15 ottobre 2014 / 16:08 / 3 anni fa

PUNTO 1-Enel, offerte vincolanti asset Slovacchia, Romania entro novembre-ad

* Starace annuncia chiusura 23 impianti obsoleti in Italia

* Ad esclude ricadute su 700 addetti coinvolti

* Verso piano industriale con più investimenti per crescita

* Confermato obiettivo debito 37 miliardi a fine anno (Unisce articoli e aggiunge altre dichiarazioni)

di Alberto Sisto

ROMA, 15 ottobre (Reuters) - Enel attende le offerte vincolanti per gli asset messi in vendita in Slovacchia e Romania entro il mese di novembre.

Lo ha detto l‘amministratore delegato Francesco Starace in un‘audizione parlamentare in cui ha anche annunciato la chiusura di 23 impianti in Italia con potenza complessiva pari a 11 gigaWatt.

L‘ex monopolista elettrico italiano, che è una delle utility europee più indebitate, intende cedere il 66% di Slovenske Elektrarne che è il principale operatore slovacco nel settore della generazione di energia elettrica con una quota di mercato prossima all‘80%.

In Romania Enel punta a vendere il 64,4% di Enel Distributie Muntenia e di Enel Energie Muntenia, il 51% del capitale sociale di Enel Distributie Banat, di Enel Distributie Dobrogea e di Enel Energie, nonché il 100% del capitale sociale della società di servizi Enel Romania. Le società gestiscono una rete elettrica di circa 91.000 chilometri dove distribuiscono circa 14 TWh all‘anno (quota di mercato del 34% su base nazionale) e vendono quasi 9 TWh all‘anno (con una quota di mercato del 38%).

“Attendiamo le offerte vincolanti per la Slovacchia a fine novembre. Anche in Romania arriveranno a novembre, ma [per gli impianti di distribuzione] la procedura è più avanti di 2/3 settimane”, ha detto Starace in un‘audizione al Senato.
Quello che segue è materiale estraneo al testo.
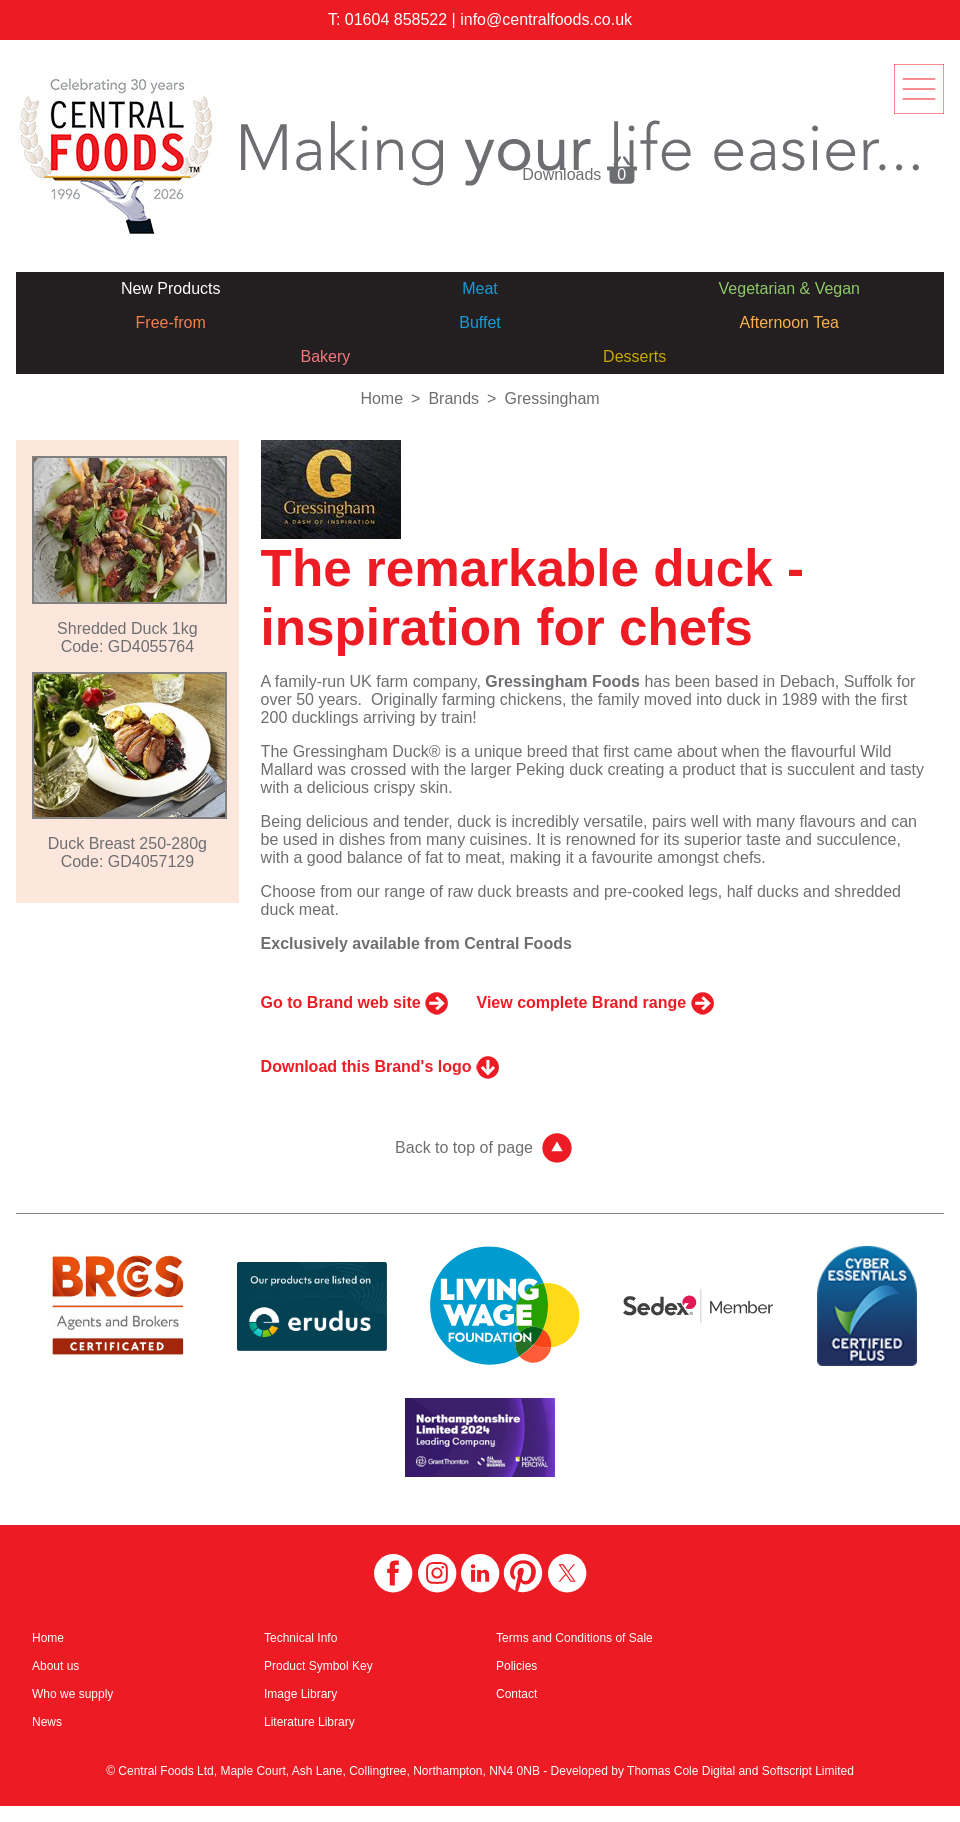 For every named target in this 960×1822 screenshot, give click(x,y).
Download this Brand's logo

Enel aveva annunciato in luglio l‘avvio delle procedure di vendita nel quadro del rafforzamento della struttura patrimoniale, secondo quanto previsto dal Piano industriale 2014-2018.

L‘obiettivo del gruppo, confermato anche oggi da Starace, è di portare a fine anno l‘indebitamento finanziario netto a 37 miliardi dai 43 miliardi di fine giugno.

MENO INVESTIMENTI IN MANUTENZIONE

Ai senatori della commissione Industria Starace ha anche detto che le attuali situazioni del credito fanno apparire meno urgente la necessità di fare le dismissioni.

Tuttavia, Enel ha deciso di procedere “ugualmente, sia pure per altri motivi” come uscire dai mercati meno promettenti.

Il top manager, che guida Enel dallo scorso maggio, ha ricordato che proprio ieri il gruppo ha firmato una lettera di intenti con Bank of China per un finanziamento da 1 miliardo “a condizioni molto competitive”.

I dirigenti di Enel stanno lavorando al nuovo piano industriale che sarà aggiornato a marzo 2015 con l‘obiettivo di spostare risorse dalla manutenzione alla crescita.

Dalle slide distribuite in Commissione si vede che dei 26 miliardi circa di investimenti previsti la scorsa primavera il 65% (circa 17 miliardi) sarebbe dovuto andare alla manutenzione e il 35% allo sviluppo.

“Cambieremo [il piano industriale] spostando un congruo numero di miliardi da manutenzione a crescita”, ha detto Starace.

In questa prospettiva va la decisione di mettere a punto una lista di 23 impianti, tutti in Italia, “potenzialmente da dismettere”. Per nove di questi la chiusura era stata già annunciata. Si tratta di centrali, a fonte fossile ferme da anni, per una potenza complessiva di 11 gigaWatt e con 700 addetti. Per questi Starace ha detto che non si creeranno problemi perchè pensionabili o ricollocabili.